Since growth has cooled.

Singapore’s robust economic growth has been an important supporting factor for its credit profile. Between 2000 and 2010, its GDP increased an average 6.2%, much higher than the median rate of 2.1% for Aaa-rated economies, but also one of the most volatile.

According to a release from Moody's Investors Service, since then, growth has cooled, with the economy expanding 2.0% in 2015. However, the authorities are taking steps to reverse a structural slowdown. 

Growth has reached a structural tipping point, said the release. Following years of rapid gains in income levels and output, Singapore faces the challenge of sustaining growth and raising median incomes in a spatially constrained economy with no natural resource base and a limited workforce. The government has been striving to increase productivity through a ramp-up in skills and innovation capabilities, while calibrating its dependence on foreign labor. 

Here's more from Moody's Investors Service:

Shift to services need not arrest productivity growth As in other mature economies, economic progress in Singapore has brought with it a steady fall in the share of manufacturing in GDP, while that of services is rising.

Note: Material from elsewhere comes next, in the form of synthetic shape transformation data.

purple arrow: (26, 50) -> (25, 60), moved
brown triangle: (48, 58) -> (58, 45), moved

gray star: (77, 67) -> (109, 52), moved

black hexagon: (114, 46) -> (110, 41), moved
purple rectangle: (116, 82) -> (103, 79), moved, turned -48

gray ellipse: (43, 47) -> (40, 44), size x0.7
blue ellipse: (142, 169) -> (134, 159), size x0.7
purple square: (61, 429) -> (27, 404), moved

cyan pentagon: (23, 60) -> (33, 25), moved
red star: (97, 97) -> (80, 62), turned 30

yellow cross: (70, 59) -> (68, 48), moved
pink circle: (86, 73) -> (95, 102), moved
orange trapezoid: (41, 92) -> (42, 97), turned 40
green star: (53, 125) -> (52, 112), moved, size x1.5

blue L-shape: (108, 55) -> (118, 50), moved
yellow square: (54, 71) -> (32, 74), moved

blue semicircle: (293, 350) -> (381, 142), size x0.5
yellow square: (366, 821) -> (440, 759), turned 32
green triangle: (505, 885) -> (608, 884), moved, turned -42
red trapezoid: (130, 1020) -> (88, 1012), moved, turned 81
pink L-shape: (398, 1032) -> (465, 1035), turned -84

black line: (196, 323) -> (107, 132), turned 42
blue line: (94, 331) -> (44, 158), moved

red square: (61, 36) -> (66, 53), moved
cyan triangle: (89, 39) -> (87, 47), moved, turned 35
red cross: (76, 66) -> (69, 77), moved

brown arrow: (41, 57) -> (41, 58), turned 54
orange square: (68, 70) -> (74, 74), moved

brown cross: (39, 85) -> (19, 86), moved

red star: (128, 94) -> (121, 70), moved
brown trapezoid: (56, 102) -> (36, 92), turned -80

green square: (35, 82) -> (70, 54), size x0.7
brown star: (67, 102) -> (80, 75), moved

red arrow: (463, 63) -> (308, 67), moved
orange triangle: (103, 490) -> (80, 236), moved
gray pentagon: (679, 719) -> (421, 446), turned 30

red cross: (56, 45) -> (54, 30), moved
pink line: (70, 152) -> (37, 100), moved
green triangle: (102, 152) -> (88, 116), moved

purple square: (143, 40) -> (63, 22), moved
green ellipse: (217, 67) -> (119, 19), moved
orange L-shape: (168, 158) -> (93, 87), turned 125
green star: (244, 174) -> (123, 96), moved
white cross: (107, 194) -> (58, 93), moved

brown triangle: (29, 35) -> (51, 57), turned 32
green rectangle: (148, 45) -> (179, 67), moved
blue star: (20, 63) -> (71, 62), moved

Manufacturing has been a stronger driver of overall productivity in many countries, so this compositional shift could make it more difficult to achieve the government’s targets. But growing interdependence between the manufacturing and services sectors suggests that Singapore's case may be different. 

Growth has converged with and is likely to stay in line with peers Since Singapore already enjoys higher per-capita incomes than most Aaa-rated sovereigns, stimulating labor productivity will be challenging in the absence of a meaningful expansion in the skilled workforce, or labour and product market reforms.

Still, its  growing importance as a regional trade hub and the evolution of its service sector suggest that growth will likely hover at 1.5% to 3.0% over the medium term, in line with peers, although trends will remain highly volatile.